I fished i believe it was the poquoson flats.I left out of wallace's marina and fished the island right before you head into the bay.First time fishing that area so im not familiar with that water.Well first drift off point of the island caught a 24 inch striper... marked a ton of fish in 24 ft of water most fish in the 11 ft range ,water 62 degrees.Then second drift in 5 ft of water alongside island caught a 20 inch flounder. Next few drifts provided bites but no hookups.Winds shifted then started hooking nice sized croakers about 14 inch range.Then saw several pops at the surface so threw a storm out there it was immediatly bitten in half right behind the hook....Blues.. So i switched to a dennis braid jig.and after a few casts had several nice blues in the 3 to 5 lb ranges .All in all i fished about 4 hrs out there found a honey hole .All fished released.Caught the croakers and striper and flounder on cut squid strips.
Headed out again tomorrow to that area . maybe ill take something home depends on how this work injury to my fillet holding hand feels.If i feel i can fillet the fish there going into the freezer if not ill just have fun..

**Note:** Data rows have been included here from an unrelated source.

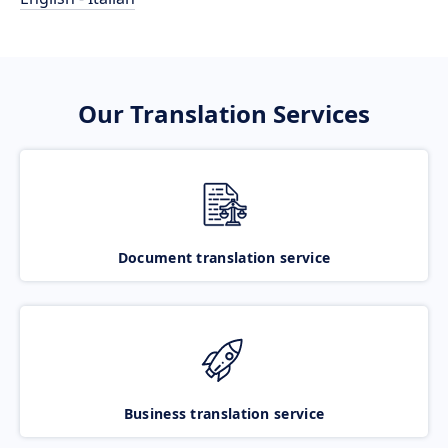
Our Translation Services
Document translation service
Business translation service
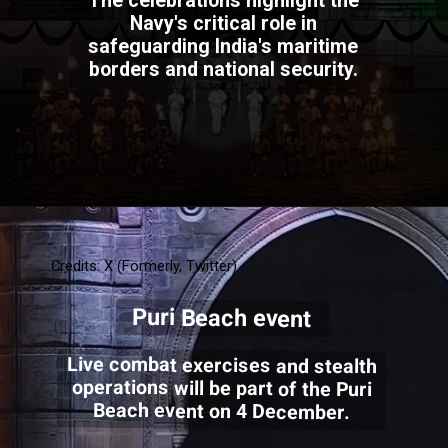
The celebrations highlight the
Navy's critical role in
safeguarding India's maritime
borders and national security.
Credits: X (Formerly, Twitter)
Puri Beach event
Live combat exercises and stealth
operations will be part of the Puri
Beach event on 4 December.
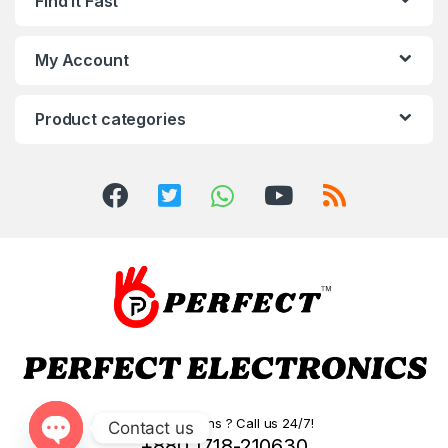
Find It Fast
My Account
Product categories
Got Questions ? Call us 24/7!
Contact us
+880 1718-210630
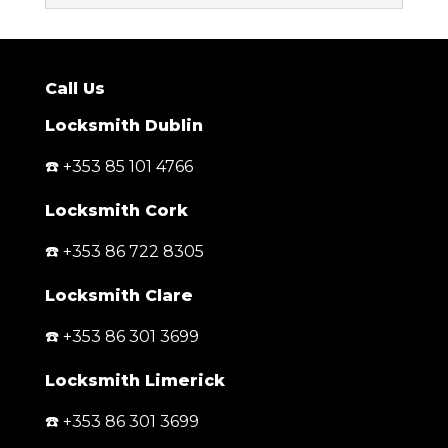
Call Us
Locksmith Dublin
☎️ +353 85 101 4766
Locksmith Cork
☎️ +353 86 722 8305
Locksmith Clare
☎️ +353 86 301 3699
Locksmith Limerick
☎️ +353 86 301 3699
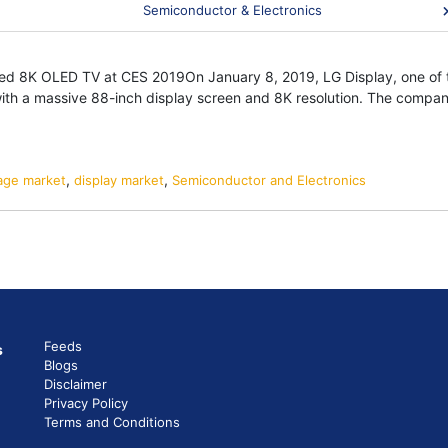
 Which Display Technology Will Pave Th
Semiconductor & Electronics
lay
erprint
or
ced 8K OLED TV at CES 2019On January 8, 2019, LG Display, one of t
h a massive 88-inch display screen and 8K resolution. The company, t
,
ls
),
,
,
nage market
O-
display market
Semiconductor and Electronics
h
ay
nology
Feeds
s
Blogs
Disclaimer
Privacy Policy
isions
Terms and Conditions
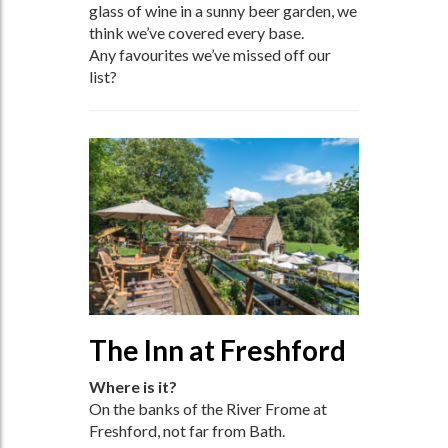
glass of wine in a sunny beer garden, we
think we’ve covered every base.
Any favourites we’ve missed off our
list?
The Inn at Freshford
Where is it?
On the banks of the River Frome at
Freshford, not far from Bath.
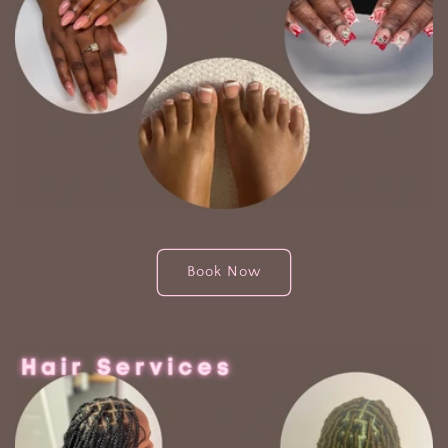
Book Now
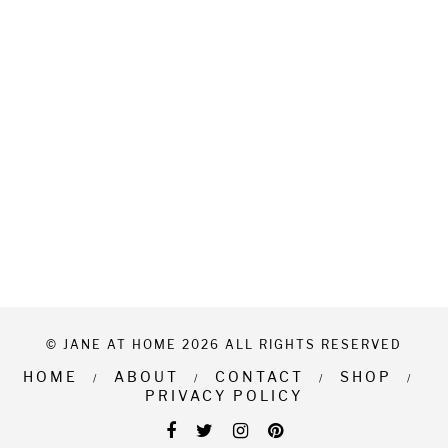
© JANE AT HOME 2026 ALL RIGHTS RESERVED
HOME
ABOUT
CONTACT
SHOP
PRIVACY POLICY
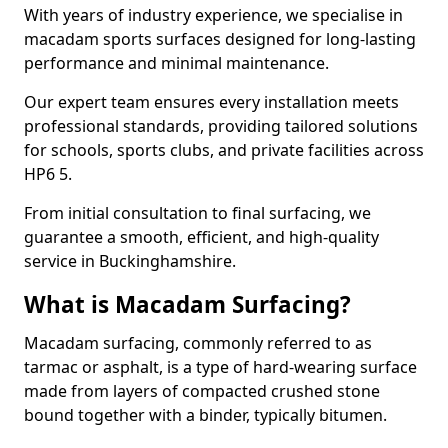
With years of industry experience, we specialise in
macadam sports surfaces designed for long-lasting
performance and minimal maintenance.
Our expert team ensures every installation meets
professional standards, providing tailored solutions
for schools, sports clubs, and private facilities across
HP6 5.
From initial consultation to final surfacing, we
guarantee a smooth, efficient, and high-quality
service in Buckinghamshire.
What is Macadam Surfacing?
Macadam surfacing, commonly referred to as
tarmac or asphalt, is a type of hard-wearing surface
made from layers of compacted crushed stone
bound together with a binder, typically bitumen.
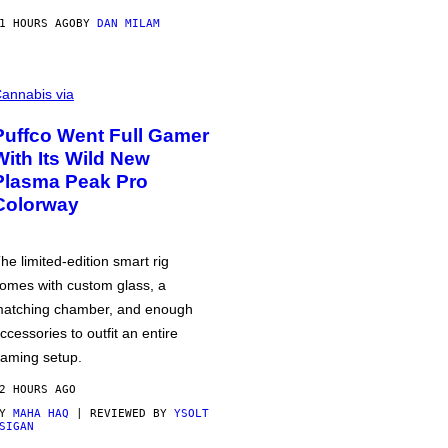
1 HOURS AGO
BY
DAN MILAM
annabis via
Puffco Went Full Gamer
With Its Wild New
Plasma Peak Pro
Colorway
he limited-edition smart rig
omes with custom glass, a
atching chamber, and enough
ccessories to outfit an entire
aming setup.
2 HOURS AGO
BY
MAHA HAQ
| REVIEWED BY
YSOLT
SIGAN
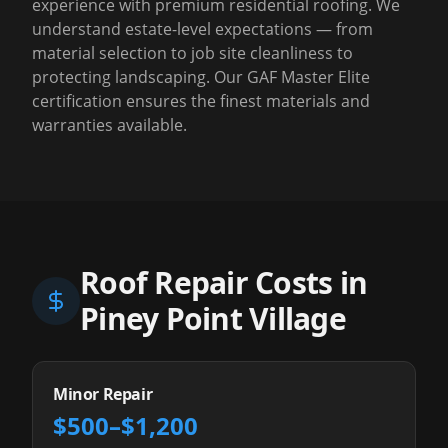
experience with premium residential roofing. We
understand estate-level expectations — from
material selection to job site cleanliness to
protecting landscaping. Our GAF Master Elite
certification ensures the finest materials and
warranties available.
Roof Repair Costs in
Piney Point Village
Minor Repair
$500–$1,200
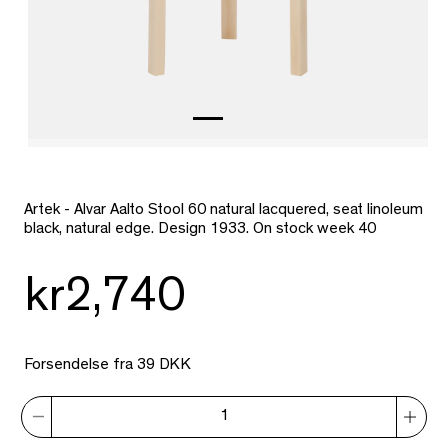
Artek - Alvar Aalto Stool 60 natural lacquered, seat linoleum
black, natural edge. Design 1933. On stock week 40
kr2,740
Forsendelse fra 39 DKK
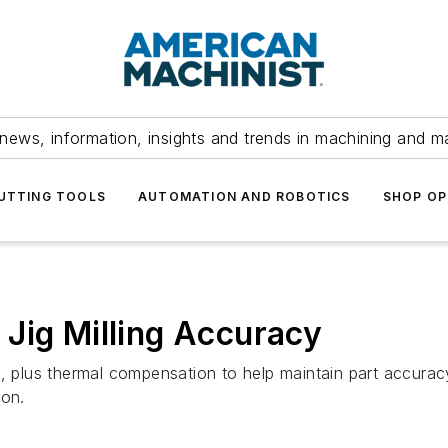
news, information, insights and trends in machining and m
UTTING TOOLS
AUTOMATION AND ROBOTICS
SHOP OP
Jig Milling Accuracy
µm, plus thermal compensation to help maintain part accur
ion.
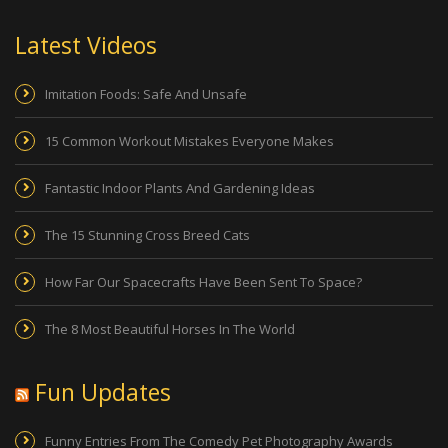
Latest Videos
Imitation Foods: Safe And Unsafe
15 Common Workout Mistakes Everyone Makes
Fantastic Indoor Plants And Gardening Ideas
The 15 Stunning Cross Breed Cats
How Far Our Spacecrafts Have Been Sent To Space?
The 8 Most Beautiful Horses In The World
Fun Updates
Funny Entries From The Comedy Pet Photography Awards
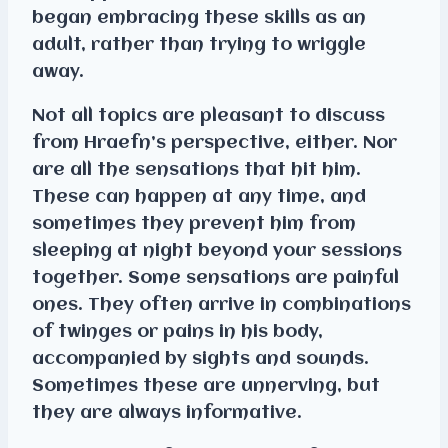
began embracing these skills as an
adult, rather than trying to wriggle
away.
Not all topics are pleasant to discuss
from Hraefn’s perspective, either. Nor
are all the sensations that hit him.
These can happen at any time, and
sometimes they prevent him from
sleeping at night beyond your sessions
together. Some sensations are painful
ones. They often arrive in combinations
of twinges or pains in his body,
accompanied by sights and sounds.
Sometimes these are unnerving, but
they are always informative.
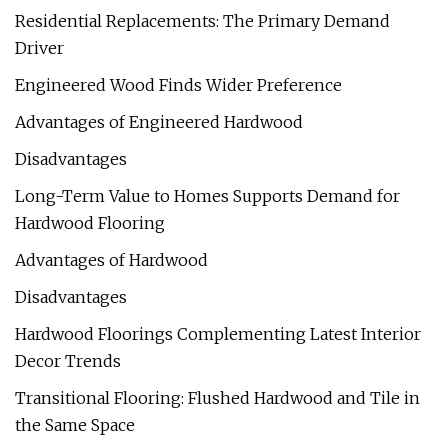
Residential Replacements: The Primary Demand
Driver
Engineered Wood Finds Wider Preference
Advantages of Engineered Hardwood
Disadvantages
Long-Term Value to Homes Supports Demand for
Hardwood Flooring
Advantages of Hardwood
Disadvantages
Hardwood Floorings Complementing Latest Interior
Decor Trends
Transitional Flooring: Flushed Hardwood and Tile in
the Same Space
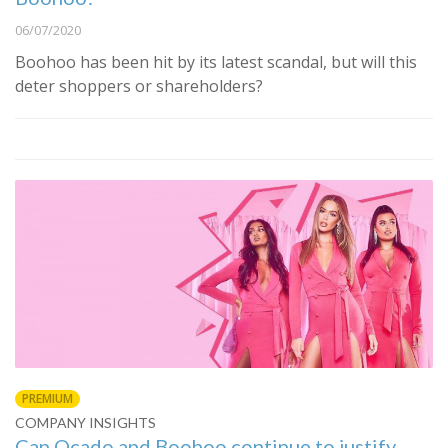
06/07/2020
Boohoo has been hit by its latest scandal, but will this
deter shoppers or shareholders?
PREMIUM
COMPANY INSIGHTS
Can Ocado and Boohoo continue to justify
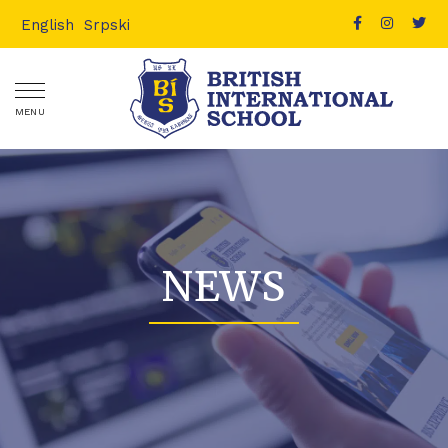
English
Srpski
MENU
NEWS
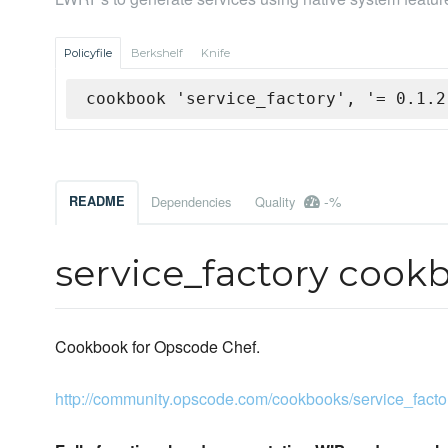
Policyfile
Berkshelf
Knife
cookbook 'service_factory', '= 0.1.2
-%
README
Dependencies
Quality
service_factory cook
Cookbook for Opscode Chef.
http://community.opscode.com/cookbooks/service_facto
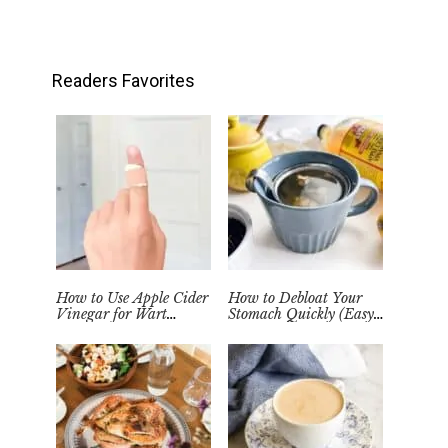
Readers Favorites
How to Use Apple Cider
How to Debloat Your
Vinegar for Wart
Stomach Quickly (Easy
Removal Naturally at
Tea Remedy)
Home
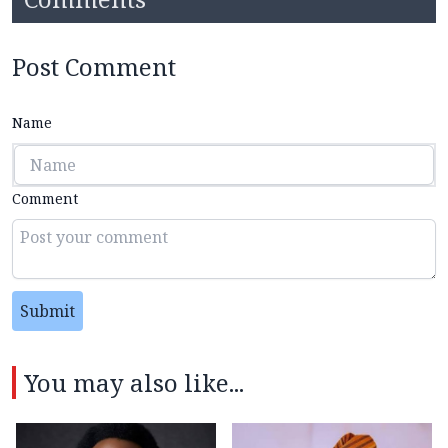
Post Comment
Name
Comment
Submit
You may also like...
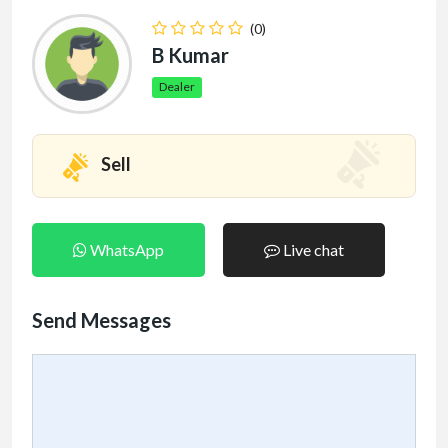
(0)
B Kumar
Dealer
Sell
WhatsApp
Live chat
Send Messages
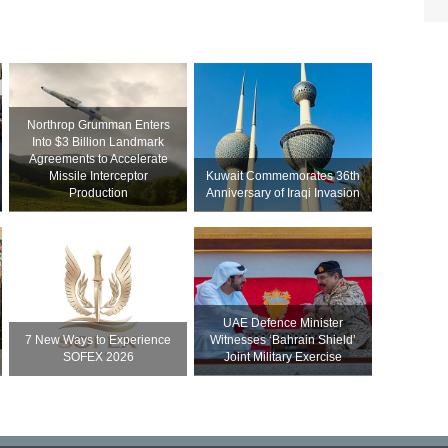
Northrop Grumman Enters
Into $3 Billion Landmark
Agreements to Accelerate
Missile Interceptor
Kuwait Commemorates 36th
Production
Anniversary of Iraqi Invasion
UAE Defence Minister
7 New Ways to Experience
Witnesses ‘Bahrain Shield’
SOFEX 2026
Joint Military Exercise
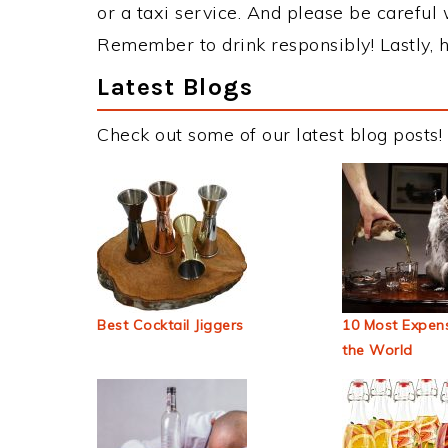
or a taxi service. And please be careful 
Remember to drink responsibly! Lastly, h
Latest Blogs
Check out some of our latest blog posts!
Best Cocktail Jiggers
10 Most Expens
the World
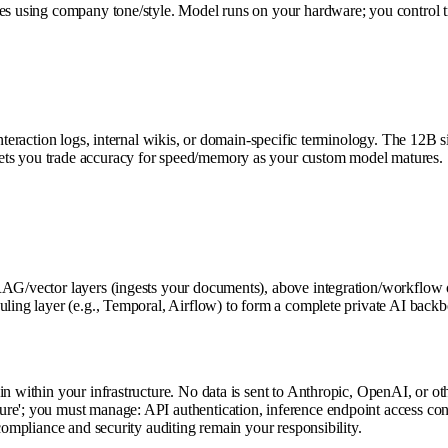
es using company tone/style. Model runs on your hardware; you control tra
r interaction logs, internal wikis, or domain-specific terminology. The 
ets you trade accuracy for speed/memory as your custom model matures.
RAG/vector layers (ingests your documents), above integration/workflow o
duling layer (e.g., Temporal, Airflow) to form a complete private AI ba
 within your infrastructure. No data is sent to Anthropic, OpenAI, or other
e'; you must manage: API authentication, inference endpoint access contro
compliance and security auditing remain your responsibility.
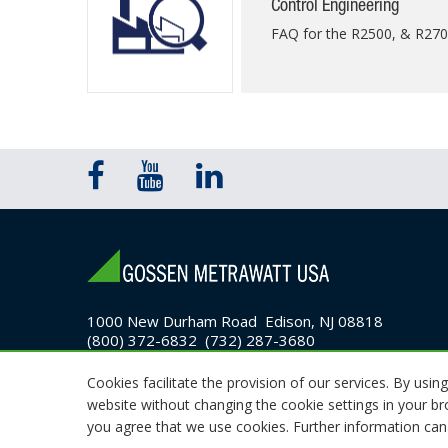
Control Engineering
FAQ for the R2500, & R27
1000 New Durham Road Edison, NJ 08818
(800) 372-6832 (732) 287-3680
Email Sales
Cookies facilitate the provision of our services. By using
website without changing the cookie settings in your b
© 2026 GMC Instruments. All rights reserved.
you agree that we use cookies. Further information can 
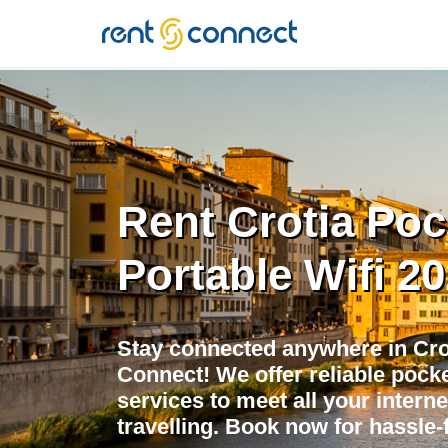
RENT'N
CONNECT
Rent Crotia Poc
Portable Wifi 2
Stay connected anywhere in Crot
Connect! We offer reliable pocket
services to meet all your intern
travelling. Book now for hassle-f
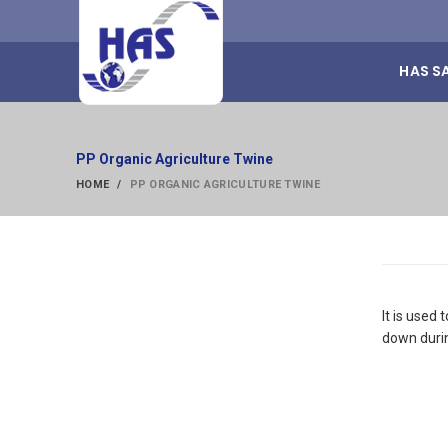
HAS S
PP Organic Agriculture Twine
HOME
PP ORGANIC AGRICULTURE TWINE
It is used
down duri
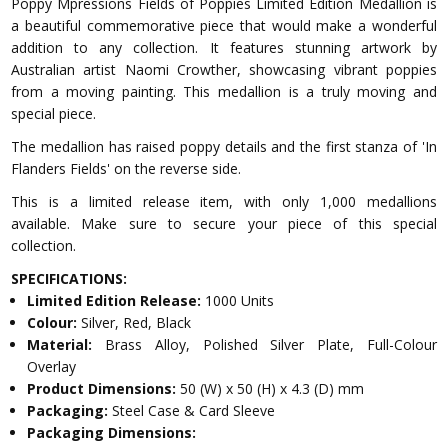
Poppy Mpressions Fields of Poppies Limited Edition Medallion is
a beautiful commemorative piece that would make a wonderful
addition to any collection. It features stunning artwork by
Australian artist Naomi Crowther, showcasing vibrant poppies
from a moving painting. This medallion is a truly moving and
special piece.
The medallion has raised poppy details and the first stanza of 'In
Flanders Fields' on the reverse side.
This is a limited release item, with only 1,000 medallions
available. Make sure to secure your piece of this special
collection.
SPECIFICATIONS:
Limited Edition Release:
1000 Units
Colour:
Silver, Red, Black
Material:
Brass Alloy, Polished Silver Plate, Full-Colour
Overlay
Product Dimensions:
50 (W) x 50 (H) x 4.3 (D) mm
Packaging:
Steel Case & Card Sleeve
Packaging Dimensions:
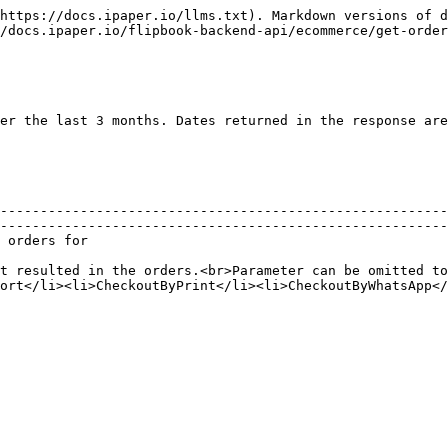
https://docs.ipaper.io/llms.txt). Markdown versions of d
/docs.ipaper.io/flipbook-backend-api/ecommerce/get-order
er the last 3 months. Dates returned in the response are
--------------------------------------------------------
--------------------------------------------------------
                                                
t resulted in the orders.<br>Parameter can be omitted to
ort</li><li>CheckoutByPrint</li><li>CheckoutByWhatsApp</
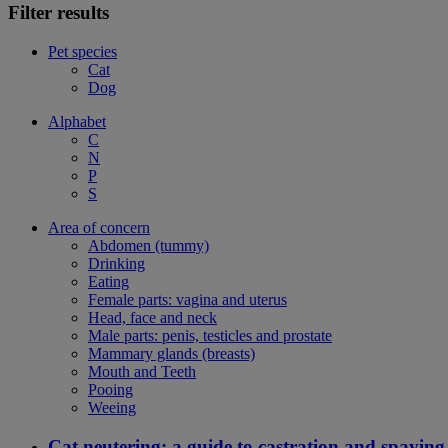
Filter results
Pet species
Cat
Dog
Alphabet
C
N
P
S
Area of concern
Abdomen (tummy)
Drinking
Eating
Female parts: vagina and uterus
Head, face and neck
Male parts: penis, testicles and prostate
Mammary glands (breasts)
Mouth and Teeth
Pooing
Weeing
Cat neutering: a guide to castration and spaying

Oh yea i was fishing dead low to rising tide and winds out the north west shifting to the east.


----------



## Jimmy (Sep 23, 2002)

Nice report. Sounds like that area is heating up. If you fished the island just as you are coming out of Wallaces and out of the river into the bay, that island on the right side is known as Factory Point. I am headed out with Matt(ssminnow) tomorrow out of Wallaces so we'll have to give that area a shot on the way out to the CBBT. I have never fished Poquoson Flats, but I believe that it is an area further to the north as you are coming out of Back River.


----------



## eaglesfanguy (May 1, 2003)

Thanks Jimmy.My girlfriend said that it was the flats but she is hardly a geographical person but has lived in hampton so i assumed maybe she was correct.But thanks for clearing that up for me .I fished the inland point with an incoming tide.


----------



## inawe (May 24, 2003)

hey u were in primo feeeeshn waterz yo , aint it time the cobia,s come calln


----------



## the rhondel (Feb 6, 2003)

...eaglesfan.......my wife has lived in Hampton most of her life and she is the ABSOLUTE WORST on geographics....IT IS BAD!!!!!!!....the R


----------



## Jimmy (Sep 23, 2002)

Eaglesfanguy, over the weekend someone showed me where the poquoson flats area from a distance. Unfortunately I was on a sailboat and not fishing. But its actually farther north than I had thought. We were in the York river and it is just to the south of the mouth of the river. You could see how it shoals up real shallow from a distance. There is a big channel marker to the north of the flats, but I don't know what the name or # of it is.


----------